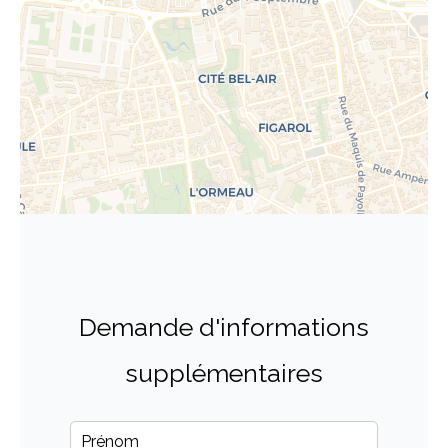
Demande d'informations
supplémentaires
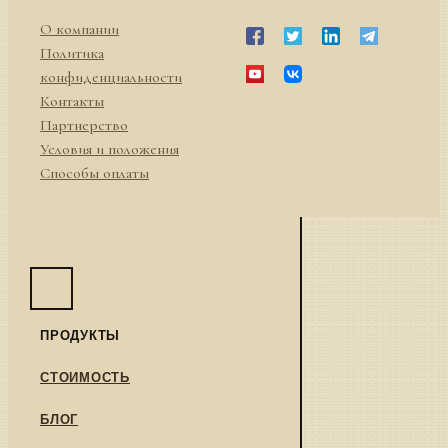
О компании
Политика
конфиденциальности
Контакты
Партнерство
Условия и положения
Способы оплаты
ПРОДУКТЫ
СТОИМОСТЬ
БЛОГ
--
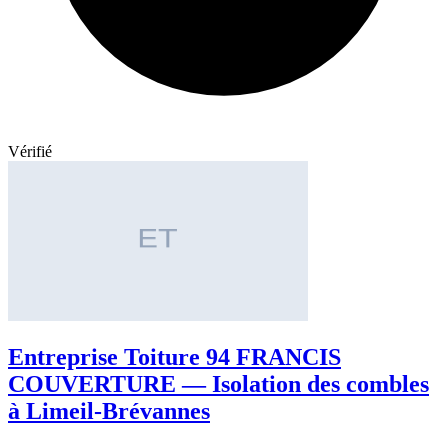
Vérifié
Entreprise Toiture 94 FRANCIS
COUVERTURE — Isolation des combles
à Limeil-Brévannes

* [WHAT IS REQUIRED]:
Taking the listing above as the source, transcribe only the lines starting at the line with "Entreprise Toiture 94 FRANCIS" and going through the line with "à Limeil-Brévannes", unaltered and with both ends included.

* [TASK ANSWER]:
Entreprise Toiture 94 FRANCIS
COUVERTURE — Isolation des combles
à Limeil-Brévannes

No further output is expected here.